Luckily, however, there were traitors, fifth columnists, in the opposing camp. Some boys knew of other boys whose girlfriends would “let” them do anything; sometimes these girls were supposed to have actively assisted in their own molestation. Nobody had ever heard of a girl who had gone as far as undressing, or even removing or loosening undergarments, of course. That would have been taking collaboration too far. As I understood it, these girls had simply positioned themselves in a way that encouraged access. “She tucks her stomach in and everything,” Clive Stevens remarked approvingly of his brother's girlfriend; it took me nearly a year to work out the import of this maneuver.
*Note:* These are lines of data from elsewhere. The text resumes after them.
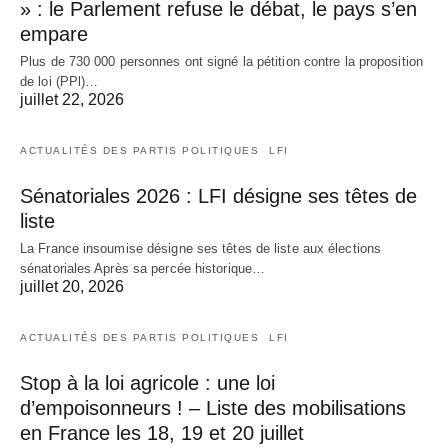
» : le Parlement refuse le débat, le pays s’en
empare
Plus de 730 000 personnes ont signé la pétition contre la proposition
de loi (PPl)…
juillet 22, 2026
ACTUALITÉS DES PARTIS POLITIQUES
LFI
Sénatoriales 2026 : LFI désigne ses têtes de
liste
La France insoumise désigne ses têtes de liste aux élections
sénatoriales Après sa percée historique…
juillet 20, 2026
ACTUALITÉS DES PARTIS POLITIQUES
LFI
Stop à la loi agricole : une loi
d’empoisonneurs ! – Liste des mobilisations
en France les 18, 19 et 20 juillet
No wonder I still remember the stomach-tucker's first name (Judith); there's a part of me that still wants to meet her.

 

Read any women's magazine and you'll see the same complaint over and over again: men—those little boys ten or twenty or thirty years on—are hopeless in bed. They are not interested in “foreplay” they have no desire to stimulate the erogenous zones of the opposite sex; they are selfish, greedy, clumsy, unsophisticated. These complaints, you can't help feeling, are kind of ironic. Back then, all we wanted was foreplay, and girls weren't interested. They didn't want to be touched, caressed, stimulated, aroused; in fact, they used to thump us if we tried. It's not really very surprising, then, that we're not much good at all that. We spent two or three long and extremely formative years being told very forcibly not even to think about it. Between the ages of fourteen and twenty-four, foreplay changes from being something that boys want to do and girls don't, to something that women want and men can't be bothered with. (Or so they say. Me, I like foreplay—mostly because the times when all I wanted to do was touch are alarmingly fresh in my mind.) The perfect match, if you ask me, is between the
Cosmo
woman and the fourteen-year-old boy.